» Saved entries
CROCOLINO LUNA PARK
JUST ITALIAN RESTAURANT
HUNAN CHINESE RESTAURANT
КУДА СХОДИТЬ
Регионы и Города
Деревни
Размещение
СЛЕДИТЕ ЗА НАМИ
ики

---

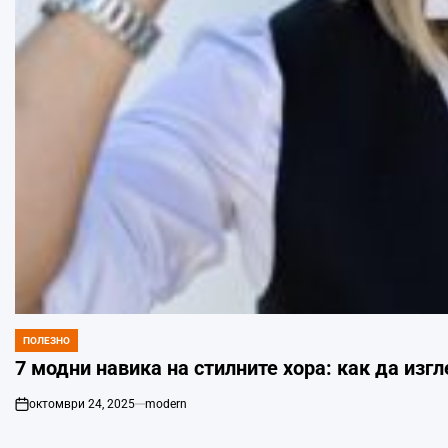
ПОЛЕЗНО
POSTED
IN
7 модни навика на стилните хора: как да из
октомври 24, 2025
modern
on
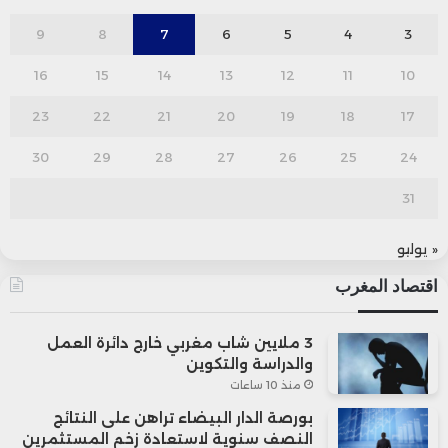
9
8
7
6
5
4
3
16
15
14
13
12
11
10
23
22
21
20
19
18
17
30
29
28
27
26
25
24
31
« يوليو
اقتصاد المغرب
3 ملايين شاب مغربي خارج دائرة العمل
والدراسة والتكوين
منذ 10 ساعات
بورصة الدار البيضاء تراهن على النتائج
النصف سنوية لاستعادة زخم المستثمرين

==

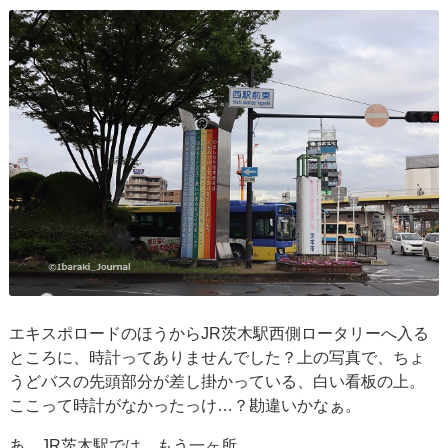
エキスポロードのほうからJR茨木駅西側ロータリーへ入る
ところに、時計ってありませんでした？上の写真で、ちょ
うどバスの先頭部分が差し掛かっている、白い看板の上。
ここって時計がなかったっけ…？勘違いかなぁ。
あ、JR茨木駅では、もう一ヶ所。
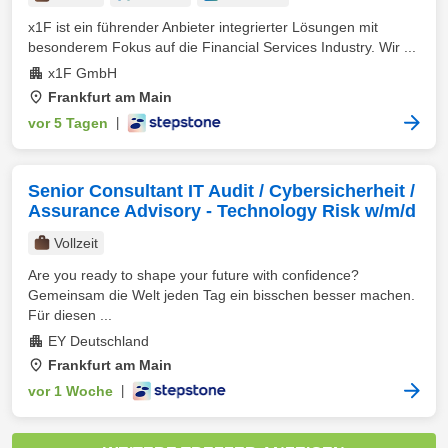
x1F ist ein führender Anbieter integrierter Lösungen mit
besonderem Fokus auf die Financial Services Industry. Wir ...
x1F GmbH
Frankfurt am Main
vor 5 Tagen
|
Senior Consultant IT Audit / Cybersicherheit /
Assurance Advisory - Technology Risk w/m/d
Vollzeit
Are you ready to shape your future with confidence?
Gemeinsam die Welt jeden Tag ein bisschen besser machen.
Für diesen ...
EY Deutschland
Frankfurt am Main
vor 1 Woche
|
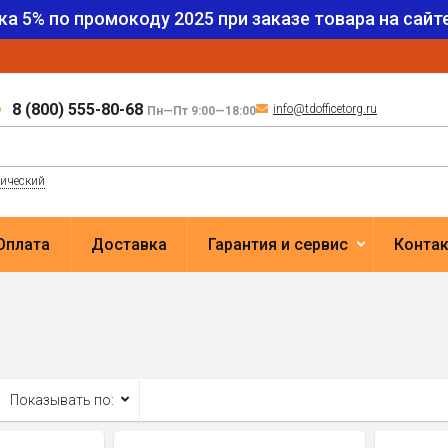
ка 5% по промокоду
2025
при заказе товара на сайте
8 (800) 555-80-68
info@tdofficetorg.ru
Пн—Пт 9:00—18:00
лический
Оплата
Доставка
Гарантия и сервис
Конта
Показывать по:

» WHAT YOU HAVE TO DO
With "RESTAURANT" as the string to find, copy every line of the records that holds it.

» WRITTEN REPLY
JUST ITALIAN RESTAURANT
HUNAN CHINESE RESTAURANT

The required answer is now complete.